§ **DATA FOR THIS TASK**
------------------------------------------------
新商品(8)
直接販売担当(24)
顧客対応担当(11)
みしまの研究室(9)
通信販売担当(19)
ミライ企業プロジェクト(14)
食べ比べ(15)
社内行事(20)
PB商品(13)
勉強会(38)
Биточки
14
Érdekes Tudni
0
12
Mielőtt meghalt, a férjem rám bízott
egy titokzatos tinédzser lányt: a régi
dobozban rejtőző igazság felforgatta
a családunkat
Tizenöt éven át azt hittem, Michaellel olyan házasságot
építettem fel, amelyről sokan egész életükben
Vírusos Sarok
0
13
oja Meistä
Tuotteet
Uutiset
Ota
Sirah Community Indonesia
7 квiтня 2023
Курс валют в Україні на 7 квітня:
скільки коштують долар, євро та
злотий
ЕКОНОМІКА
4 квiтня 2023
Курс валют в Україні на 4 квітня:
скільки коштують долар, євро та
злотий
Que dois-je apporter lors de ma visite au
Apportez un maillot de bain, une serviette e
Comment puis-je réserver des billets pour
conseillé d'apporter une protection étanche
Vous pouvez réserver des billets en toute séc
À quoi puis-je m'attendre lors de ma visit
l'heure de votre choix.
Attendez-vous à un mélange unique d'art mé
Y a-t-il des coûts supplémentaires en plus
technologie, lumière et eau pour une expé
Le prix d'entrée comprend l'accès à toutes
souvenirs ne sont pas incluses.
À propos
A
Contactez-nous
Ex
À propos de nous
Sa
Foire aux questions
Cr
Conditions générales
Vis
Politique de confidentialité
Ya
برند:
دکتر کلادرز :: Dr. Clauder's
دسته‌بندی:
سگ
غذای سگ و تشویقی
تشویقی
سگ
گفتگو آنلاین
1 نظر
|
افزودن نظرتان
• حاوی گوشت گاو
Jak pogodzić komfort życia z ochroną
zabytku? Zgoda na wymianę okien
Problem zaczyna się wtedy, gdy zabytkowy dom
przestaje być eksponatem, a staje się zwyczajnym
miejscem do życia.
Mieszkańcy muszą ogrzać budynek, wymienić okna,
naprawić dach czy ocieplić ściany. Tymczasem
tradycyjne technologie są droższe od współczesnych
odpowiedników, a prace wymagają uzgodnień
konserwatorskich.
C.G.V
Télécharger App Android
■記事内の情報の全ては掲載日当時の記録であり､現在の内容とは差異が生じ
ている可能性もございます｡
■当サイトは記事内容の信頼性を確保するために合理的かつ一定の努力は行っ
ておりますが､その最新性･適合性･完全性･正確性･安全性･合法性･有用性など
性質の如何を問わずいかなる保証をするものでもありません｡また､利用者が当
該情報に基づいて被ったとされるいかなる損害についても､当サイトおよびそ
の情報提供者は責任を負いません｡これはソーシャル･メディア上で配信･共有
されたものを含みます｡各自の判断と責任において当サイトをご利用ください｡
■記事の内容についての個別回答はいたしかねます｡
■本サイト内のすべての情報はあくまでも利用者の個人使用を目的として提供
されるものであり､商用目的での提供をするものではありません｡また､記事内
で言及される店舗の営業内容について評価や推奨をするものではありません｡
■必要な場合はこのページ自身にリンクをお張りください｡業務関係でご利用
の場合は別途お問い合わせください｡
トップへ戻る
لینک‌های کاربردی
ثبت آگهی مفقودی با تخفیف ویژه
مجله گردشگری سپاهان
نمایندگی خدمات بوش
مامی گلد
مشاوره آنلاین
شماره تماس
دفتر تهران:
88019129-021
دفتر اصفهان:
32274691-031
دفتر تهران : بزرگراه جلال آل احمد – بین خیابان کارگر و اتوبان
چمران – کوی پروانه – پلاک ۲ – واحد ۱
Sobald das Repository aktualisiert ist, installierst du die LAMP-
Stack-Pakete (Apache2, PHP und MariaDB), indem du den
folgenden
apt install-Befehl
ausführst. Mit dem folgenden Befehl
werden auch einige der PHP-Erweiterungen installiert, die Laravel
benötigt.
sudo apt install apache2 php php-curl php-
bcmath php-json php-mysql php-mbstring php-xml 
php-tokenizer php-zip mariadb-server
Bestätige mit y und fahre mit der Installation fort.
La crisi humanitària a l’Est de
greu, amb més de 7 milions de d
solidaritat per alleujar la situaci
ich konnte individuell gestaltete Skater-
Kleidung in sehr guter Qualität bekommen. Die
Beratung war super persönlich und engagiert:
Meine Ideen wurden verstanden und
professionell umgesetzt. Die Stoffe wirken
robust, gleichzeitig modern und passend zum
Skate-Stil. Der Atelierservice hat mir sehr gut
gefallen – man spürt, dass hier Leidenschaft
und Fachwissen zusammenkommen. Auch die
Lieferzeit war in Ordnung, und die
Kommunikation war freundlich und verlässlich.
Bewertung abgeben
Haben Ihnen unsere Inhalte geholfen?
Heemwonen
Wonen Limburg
------------------------------------------------
§ **PROBLEM TO WORK ON**
Take from the entries every line that has the string "lors".

§ **RESPONSE TO THE TASK**
Que dois-je apporter lors de ma visite au
À quoi puis-je m'attendre lors de ma visit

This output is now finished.